▶ _Exercise directions_
Check every line of the data below for the word "Indicates". Copy the ones that have it.

▶ _Provided entries_
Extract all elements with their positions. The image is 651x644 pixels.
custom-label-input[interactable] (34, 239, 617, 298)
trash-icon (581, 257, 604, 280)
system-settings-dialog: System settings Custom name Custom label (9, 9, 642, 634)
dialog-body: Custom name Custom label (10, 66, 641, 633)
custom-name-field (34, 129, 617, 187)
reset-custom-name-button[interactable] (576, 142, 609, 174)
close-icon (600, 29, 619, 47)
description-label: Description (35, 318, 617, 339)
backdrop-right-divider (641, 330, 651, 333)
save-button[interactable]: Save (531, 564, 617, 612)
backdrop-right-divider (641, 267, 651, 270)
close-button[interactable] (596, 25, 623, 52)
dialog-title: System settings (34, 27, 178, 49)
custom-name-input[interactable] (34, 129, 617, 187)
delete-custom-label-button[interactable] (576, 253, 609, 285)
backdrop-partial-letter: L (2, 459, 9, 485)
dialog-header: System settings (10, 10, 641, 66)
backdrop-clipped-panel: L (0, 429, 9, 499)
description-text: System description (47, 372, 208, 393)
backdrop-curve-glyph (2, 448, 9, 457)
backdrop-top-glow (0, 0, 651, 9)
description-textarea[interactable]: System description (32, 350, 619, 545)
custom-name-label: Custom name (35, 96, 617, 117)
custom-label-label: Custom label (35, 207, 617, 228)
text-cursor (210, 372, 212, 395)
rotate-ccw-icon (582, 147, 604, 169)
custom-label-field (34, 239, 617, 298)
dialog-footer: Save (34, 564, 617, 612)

==

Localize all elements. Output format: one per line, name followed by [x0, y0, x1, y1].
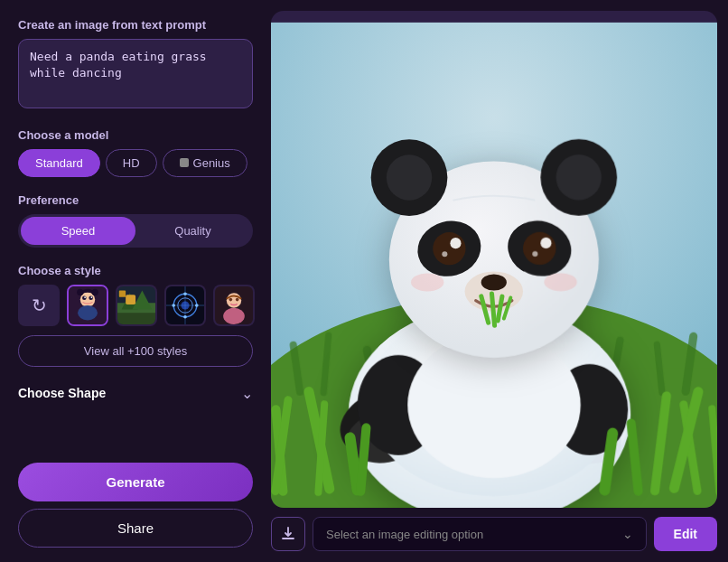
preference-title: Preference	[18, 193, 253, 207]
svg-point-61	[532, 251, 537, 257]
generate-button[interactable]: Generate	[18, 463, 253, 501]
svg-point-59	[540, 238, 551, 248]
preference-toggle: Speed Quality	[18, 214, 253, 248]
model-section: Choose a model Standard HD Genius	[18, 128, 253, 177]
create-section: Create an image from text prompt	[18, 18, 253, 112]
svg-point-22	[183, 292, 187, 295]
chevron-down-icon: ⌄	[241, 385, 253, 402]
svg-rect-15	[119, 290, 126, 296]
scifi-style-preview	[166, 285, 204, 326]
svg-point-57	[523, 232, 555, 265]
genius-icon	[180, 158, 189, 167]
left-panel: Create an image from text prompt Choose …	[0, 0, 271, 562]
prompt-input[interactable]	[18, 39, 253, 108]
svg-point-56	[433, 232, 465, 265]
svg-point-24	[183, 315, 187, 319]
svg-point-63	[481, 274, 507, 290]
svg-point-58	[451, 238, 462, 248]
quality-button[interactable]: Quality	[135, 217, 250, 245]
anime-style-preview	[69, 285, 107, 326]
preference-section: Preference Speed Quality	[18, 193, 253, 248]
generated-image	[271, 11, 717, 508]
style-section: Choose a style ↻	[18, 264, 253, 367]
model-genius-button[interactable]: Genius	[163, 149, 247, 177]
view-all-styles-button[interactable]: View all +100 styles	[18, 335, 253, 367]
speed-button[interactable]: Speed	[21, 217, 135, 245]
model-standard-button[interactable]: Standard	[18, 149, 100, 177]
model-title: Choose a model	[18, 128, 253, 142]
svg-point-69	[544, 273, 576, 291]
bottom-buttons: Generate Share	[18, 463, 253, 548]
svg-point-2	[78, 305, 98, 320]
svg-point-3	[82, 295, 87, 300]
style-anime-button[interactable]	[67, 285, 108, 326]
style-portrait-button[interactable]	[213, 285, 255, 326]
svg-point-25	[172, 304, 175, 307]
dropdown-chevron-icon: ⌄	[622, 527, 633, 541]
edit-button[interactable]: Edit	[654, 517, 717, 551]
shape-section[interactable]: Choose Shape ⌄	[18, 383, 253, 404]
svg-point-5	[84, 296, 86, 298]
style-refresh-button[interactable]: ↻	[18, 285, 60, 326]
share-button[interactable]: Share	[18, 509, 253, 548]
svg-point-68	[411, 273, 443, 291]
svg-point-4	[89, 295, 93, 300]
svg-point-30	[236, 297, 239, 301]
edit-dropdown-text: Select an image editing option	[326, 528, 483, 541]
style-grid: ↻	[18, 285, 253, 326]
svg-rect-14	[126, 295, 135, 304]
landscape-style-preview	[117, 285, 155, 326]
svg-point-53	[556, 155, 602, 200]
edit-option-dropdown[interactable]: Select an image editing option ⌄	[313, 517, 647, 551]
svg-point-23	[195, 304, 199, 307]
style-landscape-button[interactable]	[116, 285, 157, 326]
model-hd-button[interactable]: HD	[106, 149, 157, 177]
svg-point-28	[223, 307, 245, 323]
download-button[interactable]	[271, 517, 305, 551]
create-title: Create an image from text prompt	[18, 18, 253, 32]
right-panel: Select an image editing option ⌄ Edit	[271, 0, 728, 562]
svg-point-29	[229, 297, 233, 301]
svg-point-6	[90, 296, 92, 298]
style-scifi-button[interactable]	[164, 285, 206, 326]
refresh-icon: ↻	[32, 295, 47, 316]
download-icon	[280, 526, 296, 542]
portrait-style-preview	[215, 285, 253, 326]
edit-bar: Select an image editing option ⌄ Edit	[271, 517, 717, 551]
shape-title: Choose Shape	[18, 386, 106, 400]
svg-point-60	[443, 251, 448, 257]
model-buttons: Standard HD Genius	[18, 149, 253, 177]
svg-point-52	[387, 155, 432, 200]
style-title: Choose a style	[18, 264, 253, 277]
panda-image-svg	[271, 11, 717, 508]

---

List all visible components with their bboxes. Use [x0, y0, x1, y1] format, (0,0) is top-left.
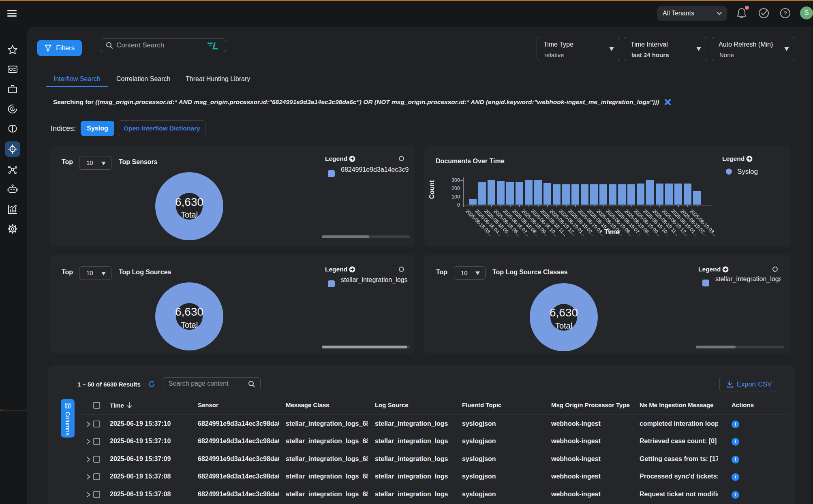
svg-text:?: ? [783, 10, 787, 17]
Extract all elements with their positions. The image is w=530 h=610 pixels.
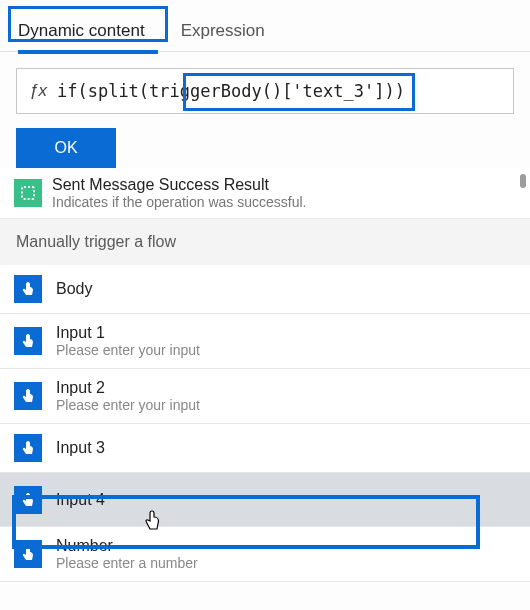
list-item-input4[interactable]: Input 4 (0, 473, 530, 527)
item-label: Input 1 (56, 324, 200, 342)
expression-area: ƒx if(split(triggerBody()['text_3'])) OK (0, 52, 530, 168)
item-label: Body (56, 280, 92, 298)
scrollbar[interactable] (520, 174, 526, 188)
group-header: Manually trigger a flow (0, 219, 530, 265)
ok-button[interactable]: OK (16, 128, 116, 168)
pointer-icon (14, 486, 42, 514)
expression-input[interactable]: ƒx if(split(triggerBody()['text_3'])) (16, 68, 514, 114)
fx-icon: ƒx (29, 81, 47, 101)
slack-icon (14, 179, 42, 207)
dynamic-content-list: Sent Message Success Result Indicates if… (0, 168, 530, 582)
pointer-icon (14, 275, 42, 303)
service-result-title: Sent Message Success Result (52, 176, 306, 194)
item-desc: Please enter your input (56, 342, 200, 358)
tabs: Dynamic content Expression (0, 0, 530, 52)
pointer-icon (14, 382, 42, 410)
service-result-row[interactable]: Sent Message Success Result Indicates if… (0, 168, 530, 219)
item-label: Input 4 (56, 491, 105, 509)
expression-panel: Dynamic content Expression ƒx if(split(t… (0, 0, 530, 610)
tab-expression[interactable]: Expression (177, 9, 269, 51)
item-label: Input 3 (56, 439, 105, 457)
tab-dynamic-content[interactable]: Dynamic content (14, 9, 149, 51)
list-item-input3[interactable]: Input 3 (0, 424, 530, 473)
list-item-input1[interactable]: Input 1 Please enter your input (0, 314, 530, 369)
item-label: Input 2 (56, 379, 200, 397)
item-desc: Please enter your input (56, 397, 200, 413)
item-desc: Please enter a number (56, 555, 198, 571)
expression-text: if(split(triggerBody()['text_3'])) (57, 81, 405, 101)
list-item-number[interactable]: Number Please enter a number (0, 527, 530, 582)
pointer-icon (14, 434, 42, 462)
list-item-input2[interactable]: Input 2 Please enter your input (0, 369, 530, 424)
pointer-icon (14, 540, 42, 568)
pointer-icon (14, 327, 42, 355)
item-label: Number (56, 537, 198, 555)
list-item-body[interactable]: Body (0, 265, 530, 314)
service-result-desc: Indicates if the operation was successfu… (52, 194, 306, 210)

▶ _Written reply_
dynamic-content-list: Sent Message Success Result Indicates if… (0, 168, 530, 582)
service-result-row[interactable]: Sent Message Success Result Indicates if… (0, 168, 530, 219)
service-result-desc: Indicates if the operation was successfu… (52, 194, 306, 210)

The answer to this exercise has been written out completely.